The php logs were not centralized.

New setup on the rsyslog source nodes

The new centralized log setup use the rsyslog imfile module to convert our standard text apache and php log file (and possibly others) into syslog messages.

Apache access rsyslog.conf setup (Similar setup exist for apache and php error):

  module(load="imfile")
  input (type="imfile"
  File="/space/log2/*access.log"
  Tag="apache-access"
  stateFile="apache-access"
  Severity="info"
  Facility="local7"
  addMetadata="on")

Then a specific rsyslog.conf setup allow to add the originate file name in syslog record:

  $template meta,"%TIMESTAMP% %HOSTNAME% %APP-NAME% %$!metadata!filename% %MSG%\n
  *.* @@127.0.0.1:514;meta

The imfile module can't wildcard folder. That means the many dispersed log files must be first hard linked to some centralized place. This is done via simple script invoked via logrorate. After apache reload, all found log files are linked to a unique folder.
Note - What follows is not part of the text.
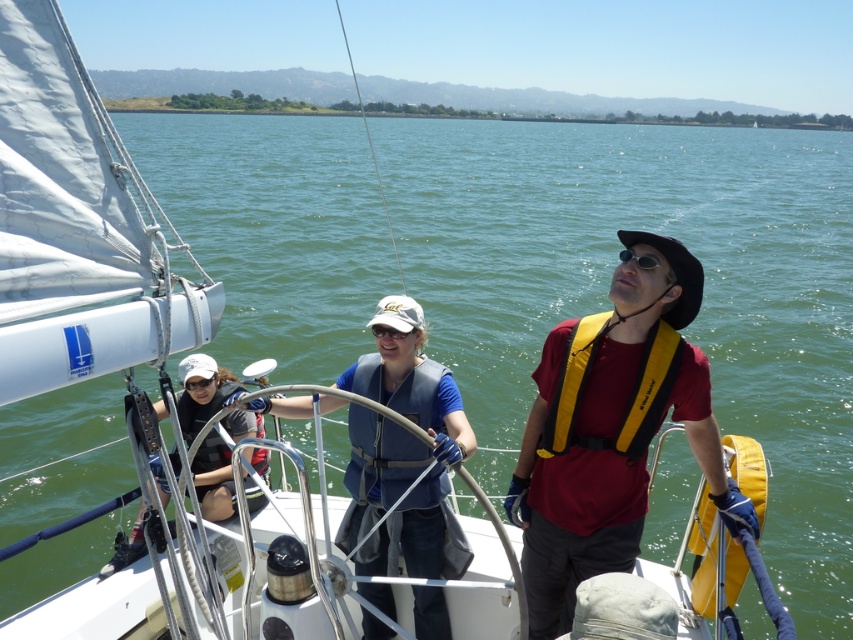 You are on a sailboat and want to determine which of the two points, point (633, 253) or point (395, 339), is closer to you. Based on the scene described, which point is nearer?

Point (633, 253) is closer to the camera than point (395, 339), so it is the nearer point.

You are on a sailboat and want to retrieve an object located at point (540, 472). The boat has a 12 foot long telescoping pole. Can you reach the object with the pole?

The point (540, 472) is 13.13 feet away from the camera, so the telescoping pole which is only 12 feet long is insufficient to reach it. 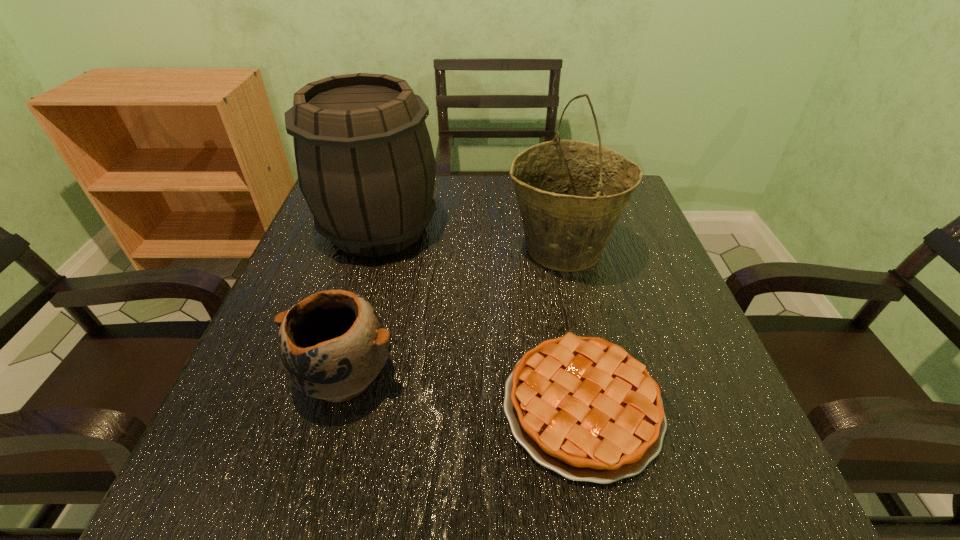 The width and height of the screenshot is (960, 540). Identify the location of vacant space that's between the pottery and the shortest object. (464, 390).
To ensure file name uniqueness, target name is a concatenation of last folder path component (vhost name) and filename.

Here is our gatherer script

New setup on the syslog-ng central node

syslog-ng is used and all vhost log files collected are received as a unique log stream after beeing tag splitted (apache-access, apache-error, php-error).

To dispatch again log files by vhost we use a specific syslog-ng setup which add all needed information to syslog record allowing a dispatch script to dynamically recreate original vhost files.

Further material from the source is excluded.